Information Theoretical Importance Sampling Clustering
- URL: http://arxiv.org/abs/2302.04421v2
- Date: Tue, 30 May 2023 07:03:38 GMT
- Title: Information Theoretical Importance Sampling Clustering
- Authors: Jiangshe Zhang, Lizhen Ji, Meng Wang
- Abstract summary: A current assumption of most clustering methods is that the training data and future data are taken from the same distribution.
We propose an information theoretical importance sampling based approach for clustering problems (ITISC)
Experiment results on synthetic datasets and a real-world load forecasting problem validate the effectiveness of the proposed model.
- Score: 18.248246885248733
- License: http://arxiv.org/licenses/nonexclusive-distrib/1.0/
- Abstract: A current assumption of most clustering methods is that the training data and
future data are taken from the same distribution. However, this assumption may
not hold in most real-world scenarios. In this paper, we propose an information
theoretical importance sampling based approach for clustering problems (ITISC)

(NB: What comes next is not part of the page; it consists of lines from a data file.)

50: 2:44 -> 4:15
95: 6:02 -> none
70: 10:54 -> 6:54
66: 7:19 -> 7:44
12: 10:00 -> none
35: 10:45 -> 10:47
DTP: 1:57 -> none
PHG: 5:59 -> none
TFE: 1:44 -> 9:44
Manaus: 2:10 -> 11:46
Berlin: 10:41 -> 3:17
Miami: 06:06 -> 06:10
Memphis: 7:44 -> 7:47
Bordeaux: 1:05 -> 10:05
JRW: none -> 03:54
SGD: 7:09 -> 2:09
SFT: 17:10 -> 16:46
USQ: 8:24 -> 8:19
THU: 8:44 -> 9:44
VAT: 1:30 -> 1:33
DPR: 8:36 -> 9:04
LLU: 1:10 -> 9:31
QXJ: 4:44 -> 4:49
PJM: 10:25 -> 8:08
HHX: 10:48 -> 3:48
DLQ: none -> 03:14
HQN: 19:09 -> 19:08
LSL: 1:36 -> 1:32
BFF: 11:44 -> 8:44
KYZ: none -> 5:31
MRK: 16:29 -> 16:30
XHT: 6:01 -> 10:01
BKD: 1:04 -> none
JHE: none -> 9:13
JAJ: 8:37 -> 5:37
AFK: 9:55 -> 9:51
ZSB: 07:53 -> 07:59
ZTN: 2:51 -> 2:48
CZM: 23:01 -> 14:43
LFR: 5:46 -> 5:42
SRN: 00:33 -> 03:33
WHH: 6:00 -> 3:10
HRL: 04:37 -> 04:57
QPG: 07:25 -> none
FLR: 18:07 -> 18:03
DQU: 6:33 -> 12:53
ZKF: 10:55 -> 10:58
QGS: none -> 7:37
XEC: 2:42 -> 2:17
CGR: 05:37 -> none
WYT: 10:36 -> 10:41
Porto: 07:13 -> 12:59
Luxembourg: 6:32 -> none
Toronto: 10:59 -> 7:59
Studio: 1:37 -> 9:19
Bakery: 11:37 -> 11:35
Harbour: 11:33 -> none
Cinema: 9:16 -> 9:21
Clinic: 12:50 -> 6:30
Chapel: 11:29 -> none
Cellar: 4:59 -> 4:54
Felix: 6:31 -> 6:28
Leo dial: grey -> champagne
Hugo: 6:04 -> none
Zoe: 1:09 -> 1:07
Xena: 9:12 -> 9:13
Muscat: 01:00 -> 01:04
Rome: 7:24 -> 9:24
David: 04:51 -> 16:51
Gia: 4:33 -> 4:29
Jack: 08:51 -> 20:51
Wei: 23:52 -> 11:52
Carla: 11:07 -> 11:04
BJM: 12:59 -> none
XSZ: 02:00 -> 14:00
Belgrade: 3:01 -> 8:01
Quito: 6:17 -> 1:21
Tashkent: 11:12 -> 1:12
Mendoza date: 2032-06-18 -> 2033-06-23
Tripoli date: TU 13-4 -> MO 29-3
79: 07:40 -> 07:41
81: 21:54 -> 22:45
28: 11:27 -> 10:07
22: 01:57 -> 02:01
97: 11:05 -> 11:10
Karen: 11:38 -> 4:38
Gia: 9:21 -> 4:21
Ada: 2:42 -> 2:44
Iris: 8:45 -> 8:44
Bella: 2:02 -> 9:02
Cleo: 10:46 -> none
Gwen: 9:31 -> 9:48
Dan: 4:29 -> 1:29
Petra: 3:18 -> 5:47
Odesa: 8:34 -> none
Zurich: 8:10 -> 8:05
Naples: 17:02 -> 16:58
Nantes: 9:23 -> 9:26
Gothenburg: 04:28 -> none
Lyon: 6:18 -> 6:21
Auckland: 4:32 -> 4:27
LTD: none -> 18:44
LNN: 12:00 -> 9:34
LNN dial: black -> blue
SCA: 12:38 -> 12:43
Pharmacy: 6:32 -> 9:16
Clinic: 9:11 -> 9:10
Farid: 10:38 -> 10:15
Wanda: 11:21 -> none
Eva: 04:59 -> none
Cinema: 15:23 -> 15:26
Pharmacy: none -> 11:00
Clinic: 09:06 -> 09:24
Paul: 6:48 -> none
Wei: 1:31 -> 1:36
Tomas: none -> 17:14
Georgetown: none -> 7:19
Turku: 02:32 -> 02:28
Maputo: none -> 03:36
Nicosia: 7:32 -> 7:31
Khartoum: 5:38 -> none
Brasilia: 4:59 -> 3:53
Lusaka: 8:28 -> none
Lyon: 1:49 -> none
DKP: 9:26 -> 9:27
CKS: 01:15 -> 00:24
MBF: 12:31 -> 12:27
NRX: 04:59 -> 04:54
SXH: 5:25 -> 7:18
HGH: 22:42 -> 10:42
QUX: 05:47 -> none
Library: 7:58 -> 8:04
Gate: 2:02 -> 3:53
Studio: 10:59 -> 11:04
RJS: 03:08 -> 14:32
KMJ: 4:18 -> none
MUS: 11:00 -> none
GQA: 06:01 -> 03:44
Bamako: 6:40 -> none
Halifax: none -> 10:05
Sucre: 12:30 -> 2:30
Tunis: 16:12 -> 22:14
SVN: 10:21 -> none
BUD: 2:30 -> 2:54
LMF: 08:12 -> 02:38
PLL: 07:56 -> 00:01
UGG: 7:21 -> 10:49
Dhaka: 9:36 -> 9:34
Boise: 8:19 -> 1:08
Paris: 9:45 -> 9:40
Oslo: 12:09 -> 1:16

which minimizes the worst case of expected distortions under the constraint of
distribution deviation. The distribution deviation constraint can be converted
to the constraint over a set of weight distributions centered on the uniform
distribution derived from importance sampling. The objective of the proposed
approach is to minimize the loss under maximum degradation hence the resulting
problem is a constrained minimax optimization problem which can be reformulated
to an unconstrained problem using the Lagrange method. The optimization problem
can be solved by both an alternative optimization algorithm or a general
optimization routine by commercially available software. Experiment results on
synthetic datasets and a real-world load forecasting problem validate the
effectiveness of the proposed model. Furthermore, we show that fuzzy c-means is
a special case of ITISC with the logarithmic distortion, and this observation
provides an interesting physical interpretation for fuzzy exponent $m$.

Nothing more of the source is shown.